The cast and director give it everything they have, but it's ultimately a play of 2 halves: all action in the first half and all stillness in the second. Whilst enjoyable, the audience gets very restive as it progresses; Bailey / Dudley's extravagant vision does enliven things, but also means that much of the first act poetry is lost in the visual clutter. But then again Timon needs something to enliven it... - DGR
27 Aug 08
Timon of Athens was probably an incomplete collaboration with Thomas Middleton and it is not difficult to see why it is one of Shakespeare's least performed plays. The first half is entertaing enough as Timon squanders his fortune and exiles himself when his "friends" desert him. The second half doesn't really go anywhere, just Timon starving to death and allowing a fellow exile to carry out a less than satisfactory revenge against the Athenians. Lucy Bailey and William Dudley try hard with some Cirque du Soleil style crows swinging from the net strung from the roof and a revolting scene which threatens to out-gross Titus Andronicus from 2006. Simon Paisley Day is excellent as Timon but even he cannot make us care about such an empty character. I suspect that if the play was not attributed, at least in part, to Shakespeare it would have disappeared into obscurity. - David Baxter
05 Aug 08
Lucy Bailey has largely managed to do for this play what she did for Titus Andronicus; take one of the lesser works of the canon and turn it into something solid, even if this one isn't as spectacular as her Titus.

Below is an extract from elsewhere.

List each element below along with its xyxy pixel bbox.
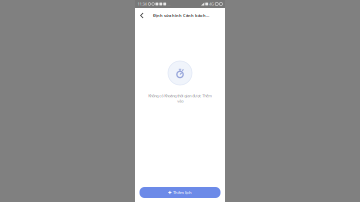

Personally, I would have thought that the Globe would be the last place where you'd be subjected to the fad of the moment, the excessive use of ropework, but apparently not. Some can be an interesting addition, but it's way overdone here, with a huge netting covering the entire space of the Globe's interior, with people crawling around on it and at times swinging up and down from it on bungy chords. Honestly, I'm not joking. It's at times extremely annoying, and it's often distracting, not to mention interfering with the communication of the text itself.
Which is a shame, for this production has some excellent aspects to it, with the first half being very good, particularly the sumptuous feast at Timons house, with one of the most enthusiastically performed food fights I've seen. Other bits are less to my taste, such as the insertion of a bit of physical comedy, in the form of fake faeces, into the bitter sequence where Timon's old hangers on come to search him out in the wilderness, once they've heard that he now has gold again. About 3.5 stars I'd say at the moment, but as it's still in previews it might improve on that.